Pixel coordinate grounding data
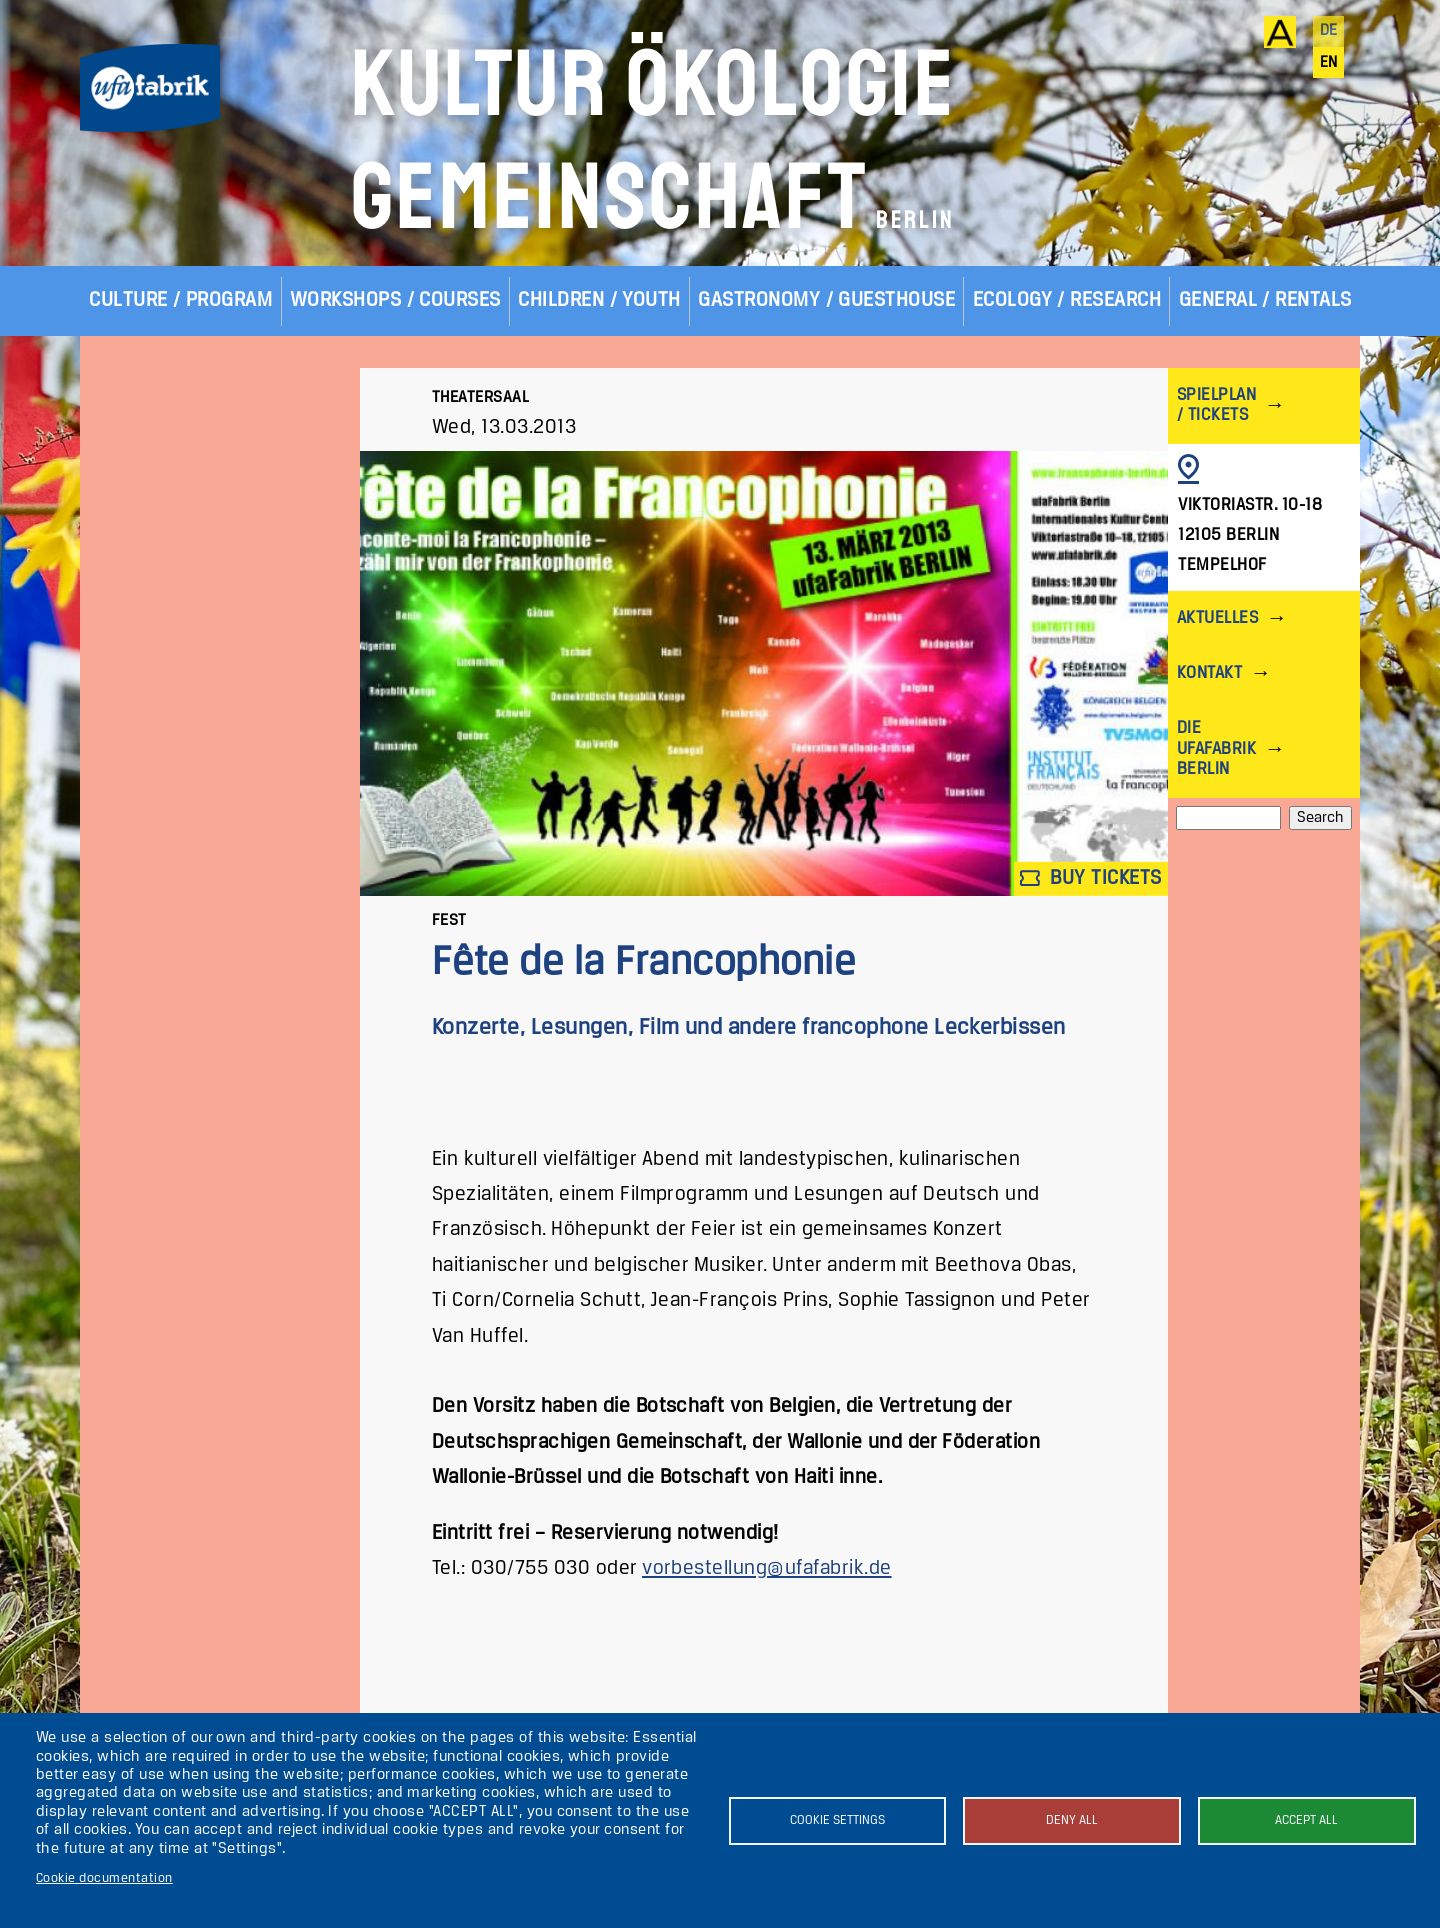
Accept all (1306, 1820)
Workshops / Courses (395, 300)
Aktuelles (1217, 618)
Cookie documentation (104, 1878)
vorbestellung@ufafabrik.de (766, 1568)
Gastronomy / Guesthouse (826, 300)
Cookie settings (837, 1820)
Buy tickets (1091, 878)
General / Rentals (1265, 300)
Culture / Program (180, 300)
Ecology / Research (1067, 300)
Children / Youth (599, 300)
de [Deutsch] (1329, 31)
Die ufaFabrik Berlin (1216, 748)
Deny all (1072, 1820)
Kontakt (1209, 673)
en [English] (1329, 63)
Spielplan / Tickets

**ASSIGNED TASK**
Return, in full, every line of these entries that holds "Cookie".

**TASK RESULT**
Cookie documentation (104, 1878)
Cookie settings (837, 1820)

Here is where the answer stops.